(Bloomberg) -- A proposal included in Canada’s federal budget this week promises to rein in the fees banks charge customers for overdrawing their accounts — a move that would provide relief for low-income clients while hurting lenders’ revenue, though perhaps not significantly.

It’s tricky to measure the exact impact of the government’s planned cap of C$10 ($7) for fees on non-sufficient funds, but overall service fees represent about 2.5% of total revenue for most lenders, Gabriel Dechaine, an equity analyst with National Bank of Canada, said in a report to clients.

The big banks currently charge a penalty of C$35 to C$50 when customers’ accounts don’t have enough money to cover a check or pre-authorized debit payment. But lenders’ fee income also includes a broader range of charges to both business and personal customers, Dechaine noted, adding that banks already offer some protections against overdraft charges. 

“An educated guess would put ‘at risk’ NSF fees at 1% (or less) of total bank revenues,” Dechaine said in the report, co-written by associates Pranoy Kurian and Jacob Gardiner. 

Similar US rules proposed in January could cost the biggest banks as much as $3.5 billion in overdraft revenue per year, according to the Consumer Financial Protection Bureau, which put forth the regulation in conjunction with the White House.

Read More: US Proposes Rule to Crack Down on High Overdraft Fees

Canada’s crackdown on overdraft penalties is part of a broader push by Prime Minister Justin Trudeau’s government to tackle so-called junk fees. It’s also targeting hidden charges in online marketing for items such as airline and concert tickets. 

The planned cap on overdraft charges provides “welcome relief for the most vulnerable Canadians,” anti-poverty group Acorn Canada said in a statement. “This fee is predatory and hurts the poor the most.” 

The Canadian Bankers Association is reviewing the government’s budget “in detail to assess its implications,” Maggie Cheung, a spokesperson for the group, said by email. 

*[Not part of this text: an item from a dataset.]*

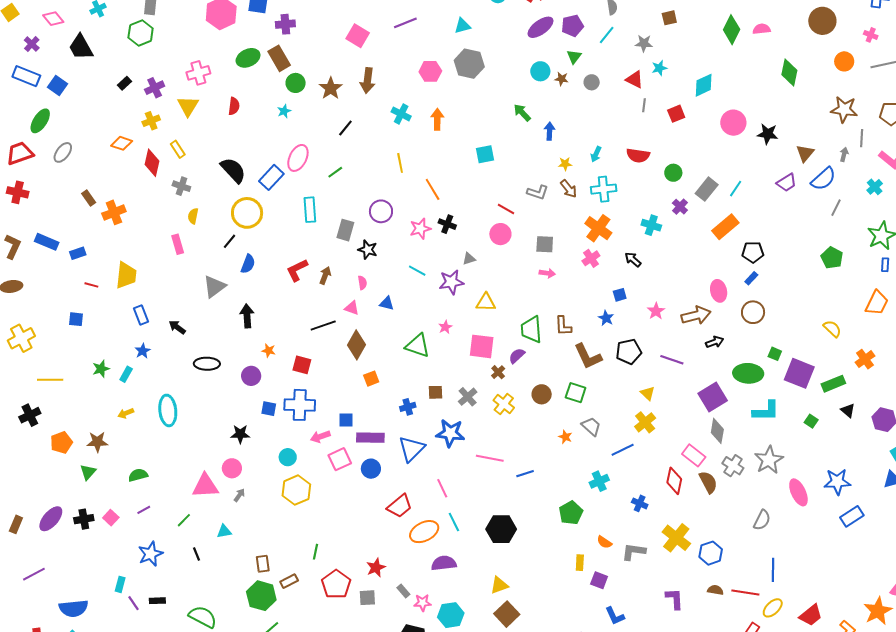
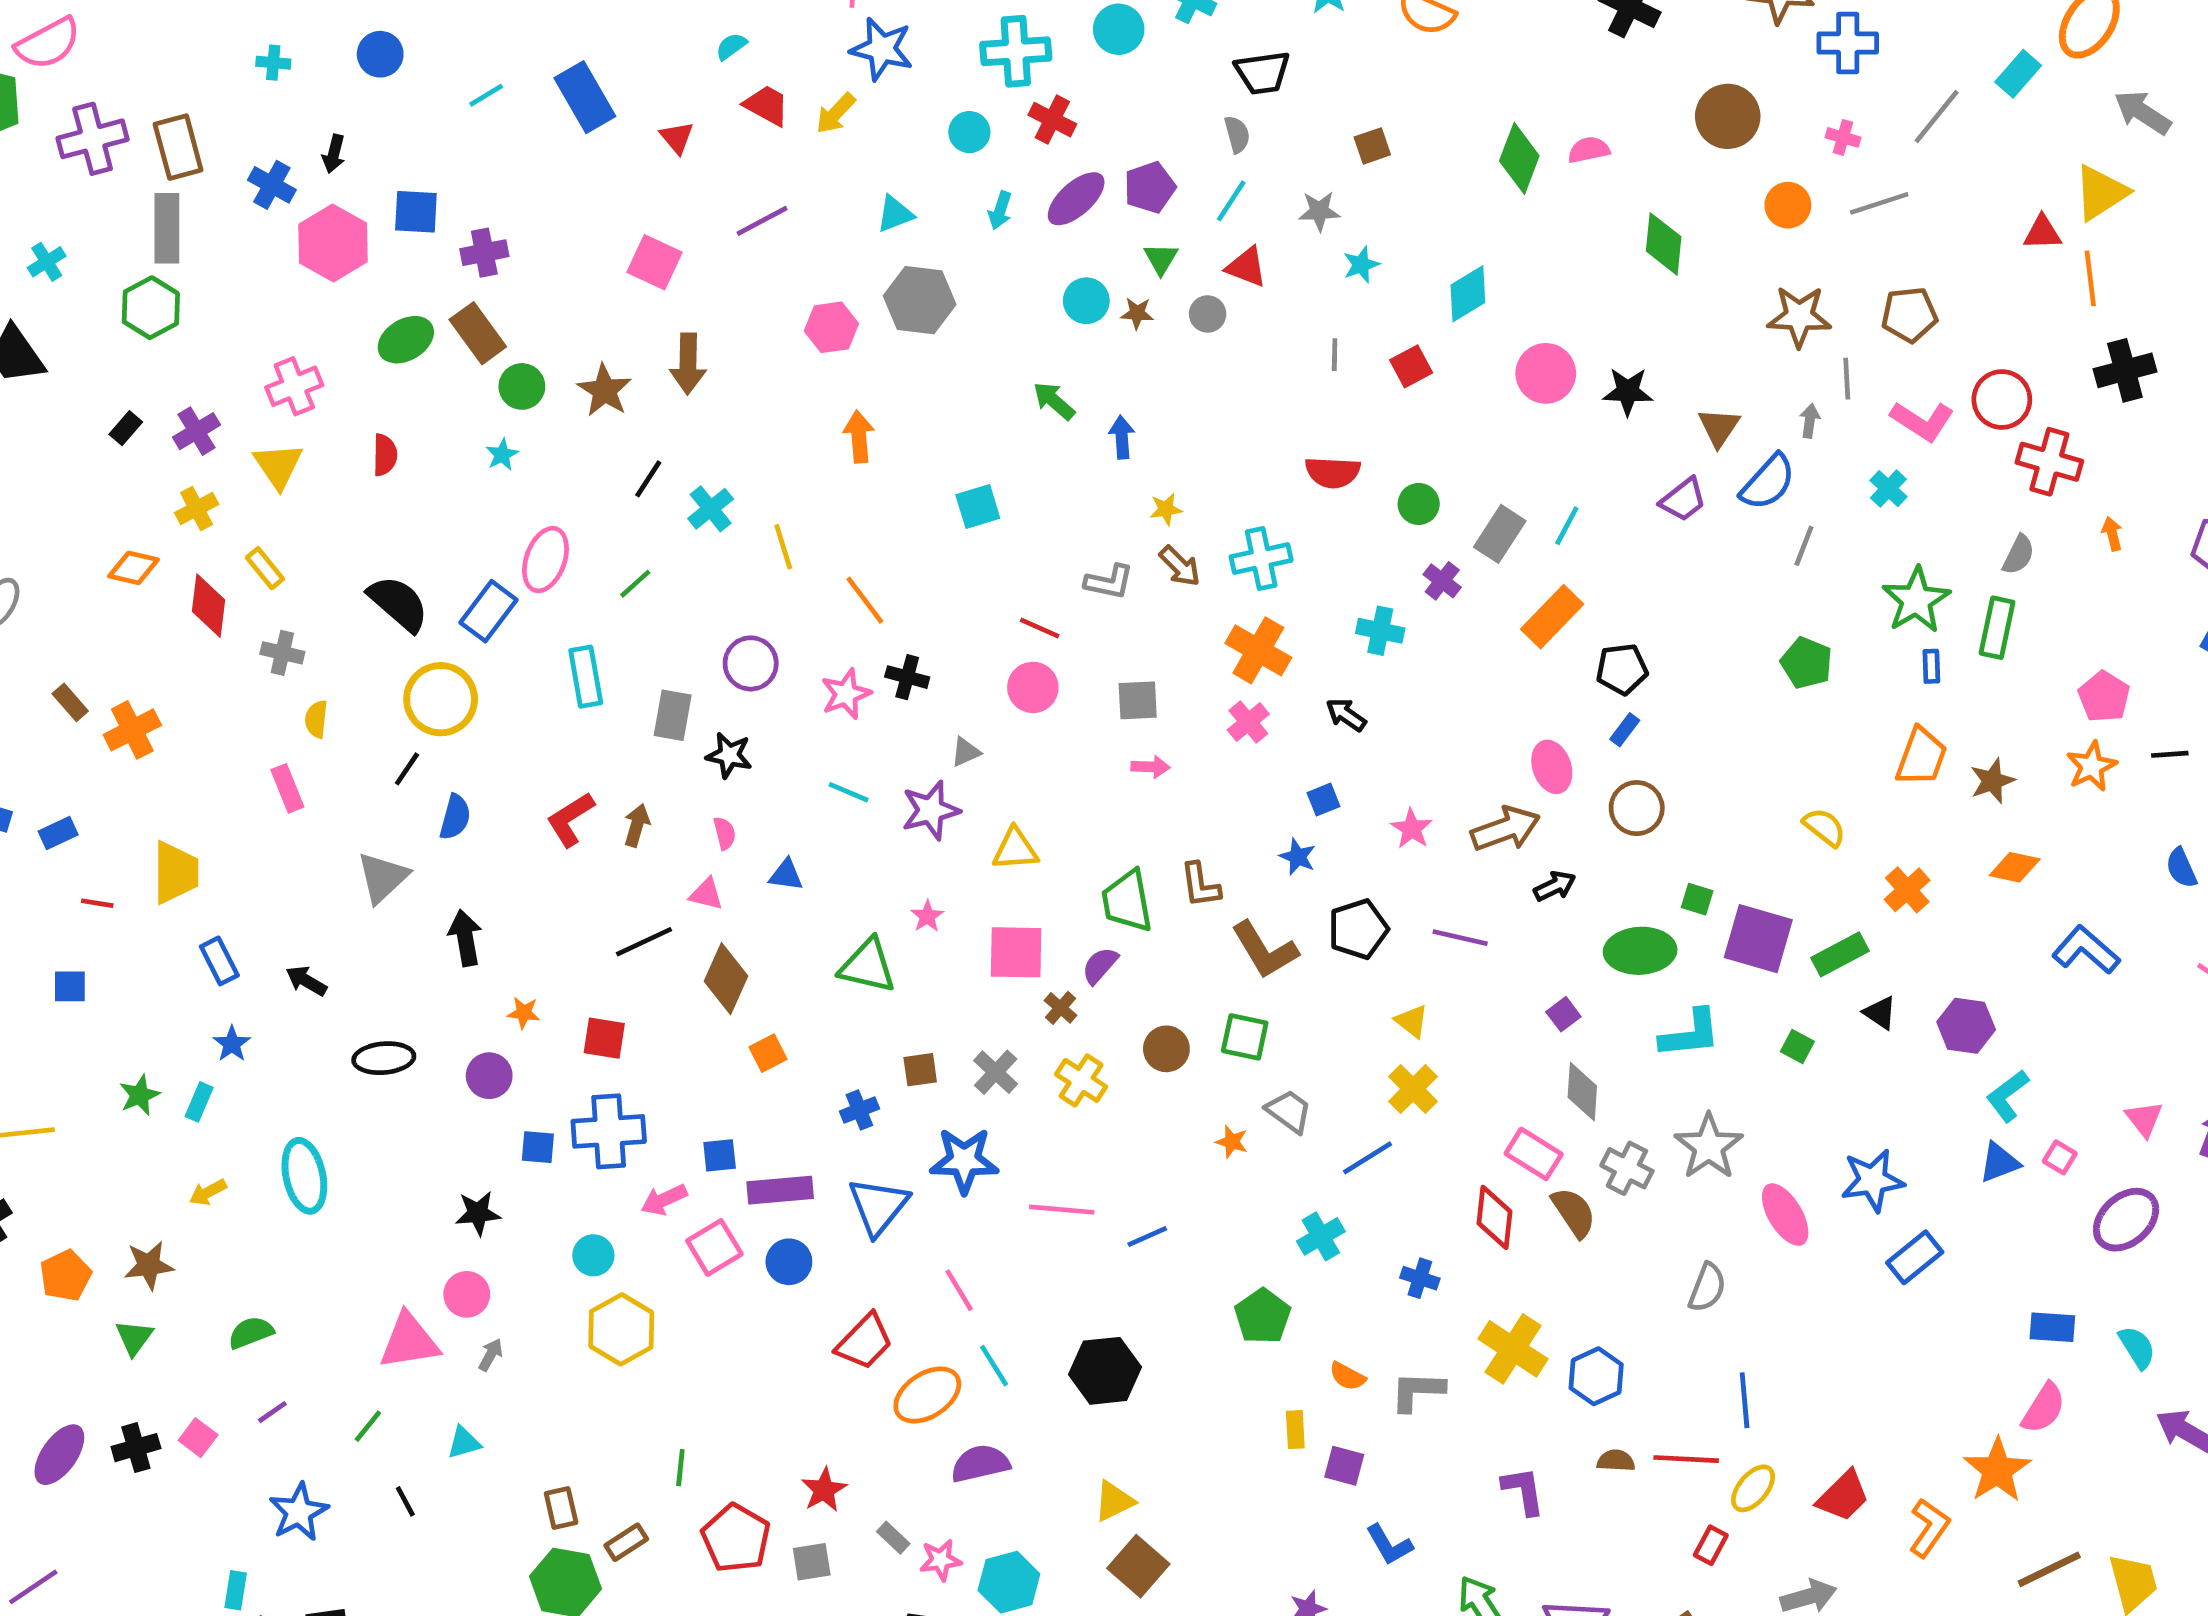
red triangle: (635, 79) -> (1246, 267), moved
cyan cross: (401, 114) -> (711, 509), moved, turned 30
cyan arrow: (596, 154) -> (1000, 210), moved
purple square: (713, 397) -> (1563, 1014), size x0.5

The budget also promises to expand access to free or low-fee bank accounts. The government directed the Financial Consumer Agency of Canada to negotiate with banks to secure voluntary agreements to offer better service, including allowances for more monthly transactions, for such accounts. 

Capital Gains

Apart from direct measures aimed at banks, the National Bank analysts said the government’s planned hike on capital-gains taxes could hurt the financial sector. 

The government said it will tax Canadian companies on two-thirds of their capital gains, up from half currently, with the change set to apply to individual taxpayers with gains of more than C$250,000 in a year.

“This move could hamper capital investment in the country, which would limit Canada’s economic growth potential,” the analysts said. “And, as we all know, bank stocks are a proxy for a country’s economy.”